Your mother cannot alleviate your pain at this point. She can't give you your foreskin back. She can't reform your opinion about sex and pleasure and what was done to your body. That is not to say that nothing can be done - I would encourage you to find a therapist with some experience in these issues - but it is not work that your mother can undertake.


----------



## PAXIMPERIA (Oct 20, 2007)

Quote:

I hope you can find it in your heart to have a real conversation with your mother. It may be incredibly hard for her to admit she and your dad made a terrible mistake, but try to understand -- I am 100% positive she did not deliberately harm you. I am 100% positive she did what she thought was in your best interest, and there was no one and nothing to tell her otherwise
I know that she had nothing but good intentions when she ordered it. Still, I can't help but feel a sense of loss. I... part of it is jealousy that my step-brother wil never go through the same thing... try to understand that it is not that I want her to suffer, as much as I need someone to acknowledge my loss. and in case you're still not convinced their is a loss, there most certianly is a loss of way over half of the sexual tissue. I just feel like she should have known better. Had I been in the 1960's I still would never have consented to having anything cut off my newborn baby. Even if I had not had an instintual aversion to this, I would still spend days researching every intricate detail of the procedure. after all, it's going to affect him for the rest of his life?

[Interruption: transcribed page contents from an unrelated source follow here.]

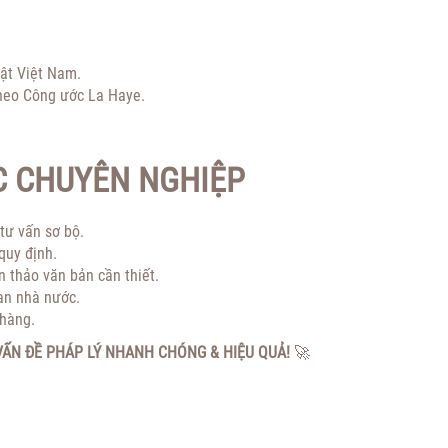
uật Việt Nam.
theo Công ước La Haye.
C CHUYÊN NGHIỆP
tư vấn sơ bộ.
quy định.
n thảo văn bản cần thiết.
an nhà nước.
 hàng.
 VẤN ĐỀ PHÁP LÝ NHANH CHÓNG & HIỆU QUẢ!
🚀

perhaps (or rather most definately) my view is biased. there is no way I could truely predict what I would have done under the same circumstances. however... it's just not right. i'm frustrated that she just couldn't see that. i believe in evolution, which states that "if it aint broke, don't fix it". I wasn't broke, she "fixed" it anyway. shes got a law degree, and shes a cardiologist. if anyone could understand, she could, and yet she didn't. our society didn't. i have an inevitable anger and i don't know where to place it--


----------



## Papai (Apr 9, 2007)

PAXIMPERIA,

I know first-hand about the passion surrounding the anti-circ movement, but wow, you are coming on incredibly strong.

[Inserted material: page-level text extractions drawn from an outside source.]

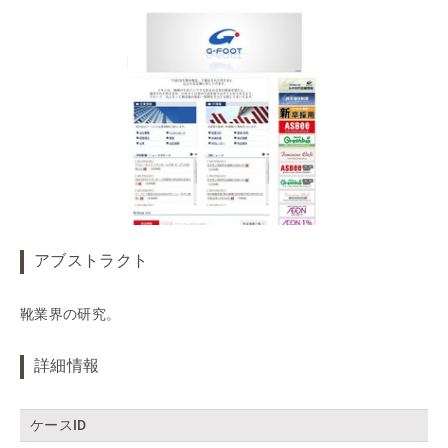
アブストラクト
靴業界の研究。
詳細情報
ケースID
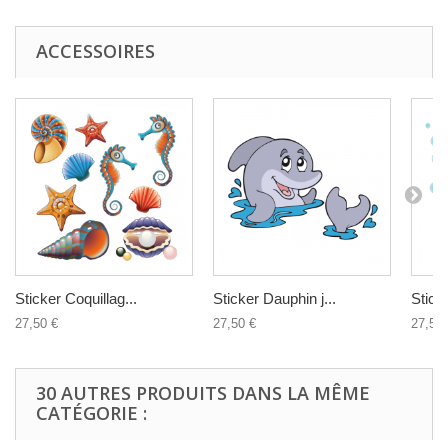
ACCESSOIRES
Sticker Coquillag...
Sticker Dauphin j...
Stick
27,50 €
27,50 €
27,50 
30 AUTRES PRODUITS DANS LA MÊME
CATÉGORIE :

I'm hearing a lot about how you "feel" like your sex life has been stripped of your, your life void of meaning etc. Have you suffered from any real, physical trauma from circ? Like tight erections, skin bridges, skin breaks etc?

Cause if not, I think for your sanity and health, you should recognize that was done to you was wrong, express that to your mother, but move forward with your life.


----------



## thismama (Mar 3, 2004)

I think it's interesting, and disheartening, the viciousness that is unleashed upon mothers about this subject, while fathers get off basically scot free.

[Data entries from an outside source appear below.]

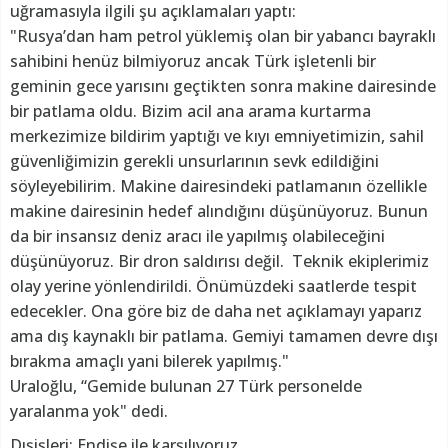
uğramasıyla ilgili şu açıklamaları yaptı:
"Rusya’dan ham petrol yüklemiş olan bir yabancı bayraklı
sahibini henüz bilmiyoruz ancak Türk işletenli bir
geminin gece yarısını geçtikten sonra makine dairesinde
bir patlama oldu. Bizim acil ana arama kurtarma
merkezimize bildirim yaptığı ve kıyı emniyetimizin, sahil
güvenliğimizin gerekli unsurlarının sevk edildiğini
söyleyebilirim. Makine dairesindeki patlamanın özellikle
makine dairesinin hedef alındığını düşünüyoruz. Bunun
da bir insansız deniz aracı ile yapılmış olabileceğini
düşünüyoruz. Bir dron saldırısı değil. Teknik ekiplerimiz
olay yerine yönlendirildi. Önümüzdeki saatlerde tespit
edecekler. Ona göre biz de daha net açıklamayı yaparız
ama dış kaynaklı bir patlama. Gemiyi tamamen devre dışı
bırakma amaçlı yani bilerek yapılmış."
Uraloğlu, “Gemide bulunan 27 Türk personelde
yaralanma yok" dedi.
Dışişleri: Endişe ile karşılıyoruz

I would suggest to the OP that you think long and hard about this rage toward your mother, and the ignoring/justifying/minimizing of your father's responsibility in this.

I hear that you feel he would not care about it, and that you are concerned about highlighting his 'deficiency' as he too is circed. But, why use your mother's caring as a lure to unleash this torrent of venom upon her? And why spare your father's feelings, but not your mother's?


----------



## PAXIMPERIA (Oct 20, 2007)

If you want to know the truth, I decided to start using moisturizer on the Glans of my penis. After several weeks I noticed that I could not wear underwear without intense discomfort with every step I took. In the shower, the newly sensitive glans hurt even when beads of water hit the tip. However, the orgasms were amazing, like nothing I had ever experienced. This is what made me realize, A. I could never continue what I was doing because it was incredibly painful on a day to day basis (having a sensitized glans exposed), B. that when the glans wasn't exposed, it is extraordinarily sensitive, and C. that the glans and inner foreskin, which are both incredibly sensitive, are not as sesitive as the primary sexual skin in the intact penis, the frenar band. The frenar band is almost always removed during circumcision. The moisturized glans made me realize that there was something intensely special that I was missing, and the lack of all of the other sensitive structures of the penis made me regret and despise my parents decision. Even today, I need to decide between comparatively boring ejaculations to extraordinary ones but constant pain from the abraision with the underwear, all because my mother made this stupid decision 20 years ago. This dilemma will effect me for the remainder of my life-- that is a really, really, really long time for someone who doesn't beleive in the after-life. It's perminant, intensely sexual (as i have found) and if it's intensely sexual it's also invariably intensely painful to walk every step of every day, because the foreskin is not protecting the glans. Keep in mind the glans is only sensitive if it is kept moist using vaseline or another method for several weeks, but it is amazing and intensely stimulating. This has made me wonder what else has been missing all my life due to this surgical "procedure". At least from what I've read, the frenar band is the most sensitive part of a mans penis. It is gone forever, stolen from me at birth, and a distinct pleasure of this life that I will never be able to experience. That is what _really_ bothers me.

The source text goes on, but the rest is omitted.